File photo: Ranthambore National Park
JAIPUR: An earthmover, roaring and clanging its iron bucket, enters deep into the critical tiger habitat (CTH) of Ranthambore National Park (RNP) through a passage created by breaking the protection wall to reach a hill and start mining in broad daylight.
The sound of the illegal work in progress echoes in the area and is surprisingly not heard by the forest staff who are responsible for protecting the reserve.
Allegedly in connivance with the forest staff, the illegal mining lobby has been continuously moving earth and stones in Bhadlav area of Kundera range of RNP. The acitivity going on, unhindered by law, is not only destroying the ecology of the park, but also posing a serious threat to big cats.

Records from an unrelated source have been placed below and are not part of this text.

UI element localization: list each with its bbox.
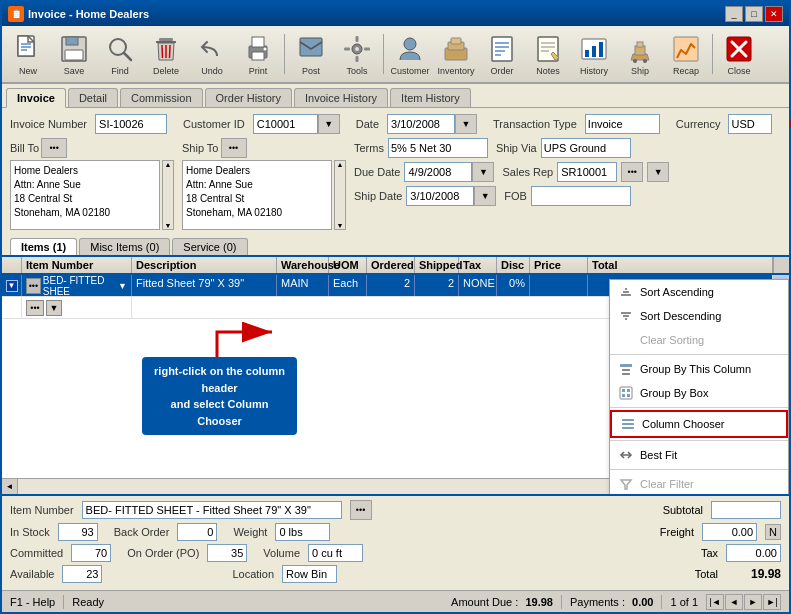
date-btn[interactable]: ▼ [455,114,477,134]
toolbar-undo[interactable]: Undo [190,30,234,79]
svg-rect-12 [252,37,264,47]
tab-detail[interactable]: Detail [68,88,118,107]
page-next-btn[interactable]: ► [744,594,762,610]
tab-invoice-history[interactable]: Invoice History [294,88,388,107]
ctx-group-by-box[interactable]: Group By Box [610,381,788,405]
toolbar-save[interactable]: Save [52,30,96,79]
customer-id-btn[interactable]: ▼ [318,114,340,134]
grid-col-description[interactable]: Description [132,257,277,273]
item-dropdown-1[interactable]: ▼ [118,281,127,291]
sort-asc-label: Sort Ascending [640,286,714,298]
grid-col-uom[interactable]: UOM [329,257,367,273]
ship-date-btn[interactable]: ▼ [474,186,496,206]
grid-cell-tax-1: NONE [459,275,497,296]
bill-to-scrollbar[interactable]: ▲ ▼ [162,160,174,230]
grid-col-total[interactable]: Total [588,257,773,273]
page-last-btn[interactable]: ►| [763,594,781,610]
due-date-btn[interactable]: ▼ [472,162,494,182]
maximize-button[interactable]: □ [745,6,763,22]
grid-col-shipped[interactable]: Shipped [415,257,459,273]
toolbar-post[interactable]: Post [289,30,333,79]
total-value: 19.98 [726,567,781,581]
ctx-sort-asc[interactable]: Sort Ascending [610,280,788,304]
toolbar-history[interactable]: History [572,30,616,79]
freight-input[interactable] [702,523,757,541]
sub-tab-items[interactable]: Items (1) [10,238,77,255]
grid-col-warehouse[interactable]: Warehouse [277,257,329,273]
toolbar-find[interactable]: Find [98,30,142,79]
invoice-form: Invoice Number Customer ID ▼ Date ▼ Tran… [2,108,789,234]
sales-rep-arrow[interactable]: ▼ [647,162,669,182]
ctx-best-fit[interactable]: Best Fit [610,443,788,467]
toolbar-inventory[interactable]: Inventory [434,30,478,79]
page-prev-btn[interactable]: ◄ [725,594,743,610]
page-first-btn[interactable]: |◄ [706,594,724,610]
item-number-bottom-input[interactable] [82,501,342,519]
grid-col-disc[interactable]: Disc [497,257,530,273]
item-select-btn-1[interactable]: ••• [26,278,41,294]
bottom-area: Item Number ••• Subtotal In Stock Back O… [2,494,789,590]
toolbar-recap[interactable]: Recap [664,30,708,79]
toolbar-tools[interactable]: Tools [335,30,379,79]
close-window-button[interactable]: ✕ [765,6,783,22]
minimize-button[interactable]: _ [725,6,743,22]
grid-col-ordered[interactable]: Ordered [367,257,415,273]
inventory-icon [440,33,472,65]
toolbar-close[interactable]: Close [717,30,761,79]
ship-date-label: Ship Date [354,190,402,202]
sub-tab-misc[interactable]: Misc Items (0) [79,238,170,255]
ctx-column-chooser[interactable]: Column Chooser [610,410,788,438]
toolbar-customer[interactable]: Customer [388,30,432,79]
fob-input[interactable] [531,186,631,206]
ctx-sort-desc[interactable]: Sort Descending [610,304,788,328]
toolbar-new[interactable]: New [6,30,50,79]
toolbar-notes[interactable]: Notes [526,30,570,79]
grid-col-price[interactable]: Price [530,257,588,273]
status-sep-1 [63,595,64,609]
subtotal-input[interactable] [711,501,781,519]
toolbar-order[interactable]: Order [480,30,524,79]
sub-tab-service[interactable]: Service (0) [172,238,247,255]
toolbar-print[interactable]: Print [236,30,280,79]
item-dropdown-2[interactable]: ▼ [46,300,62,316]
order-label: Order [490,66,513,76]
grid-col-item-number[interactable]: Item Number [22,257,132,273]
grid-header-select [2,257,22,273]
svg-rect-20 [344,47,350,50]
ship-date-input[interactable] [406,186,474,206]
customer-id-input[interactable] [253,114,318,134]
add-item-btn[interactable]: ••• [26,300,44,316]
available-label: Available [10,568,54,580]
toolbar-ship[interactable]: Ship [618,30,662,79]
notes-label: Notes [536,66,560,76]
due-date-input[interactable] [404,162,472,182]
bill-to-btn[interactable]: ••• [41,138,67,158]
tab-order-history[interactable]: Order History [205,88,292,107]
ship-to-section: Ship To ••• Home DealersAttn: Anne Sue18… [182,138,346,230]
sales-rep-btn[interactable]: ••• [621,162,643,182]
terms-select[interactable]: 5% 5 Net 30 [388,138,488,158]
item-number-bottom-btn[interactable]: ••• [350,500,372,520]
toolbar-delete[interactable]: Delete [144,30,188,79]
tax-input[interactable] [726,544,781,562]
date-input[interactable] [387,114,455,134]
ship-to-scrollbar[interactable]: ▲ ▼ [334,160,346,230]
ctx-sep-3 [610,440,788,441]
ship-via-select[interactable]: UPS Ground [541,138,631,158]
ship-icon [624,33,656,65]
tab-invoice[interactable]: Invoice [6,88,66,108]
tab-item-history[interactable]: Item History [390,88,471,107]
grid-area: Item Number Description Warehouse UOM Or… [2,257,789,494]
invoice-number-input[interactable] [95,114,167,134]
svg-rect-55 [622,423,634,425]
ctx-group-by-column[interactable]: Group By This Column [610,357,788,381]
ship-to-btn[interactable]: ••• [221,138,247,158]
ship-via-label: Ship Via [496,142,537,154]
sales-rep-input[interactable] [557,162,617,182]
title-controls: _ □ ✕ [725,6,783,22]
grid-col-tax[interactable]: Tax [459,257,497,273]
currency-select[interactable]: USD [728,114,772,134]
transaction-type-select[interactable]: Invoice [585,114,660,134]
tab-commission[interactable]: Commission [120,88,203,107]
grid-scroll-left[interactable]: ◄ [2,479,18,494]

‘Forest dept violated wildlife act’
“The local contractor of Boori Pahadi area, who has been given the work to construct an anicut outside the reserve, broke the protection wall and is illegally extracting stones from the tiger reserve. A trench has also been dug on the forest land. Such activities cannot occur without the patronage of forest officials,” a source in the department said.
When TOI contacted the RNP administration, the officials were in the denial mode. Ranthambore Tiger Project field director Manoj Parashar said, “The protection wall has been punctured at two-three places and stones are being taken to repair the wall.”
The administration’s clarification did not go well with green activists who claimed that the mining of stones inside the reserve was a violation of law.
Green activist and law student Tapeshwar Singh Bhati said, “The forest department is setting a wrong precedent and violating Section 29 of the Wildlife (Protection) Act, 1972. As per the rule, even the forest department cannot destroy, exploit or remove any wildlife, forest produce from a sanctuary of tiger reserve or destroy or damage or divert the habitat of any wild animal.”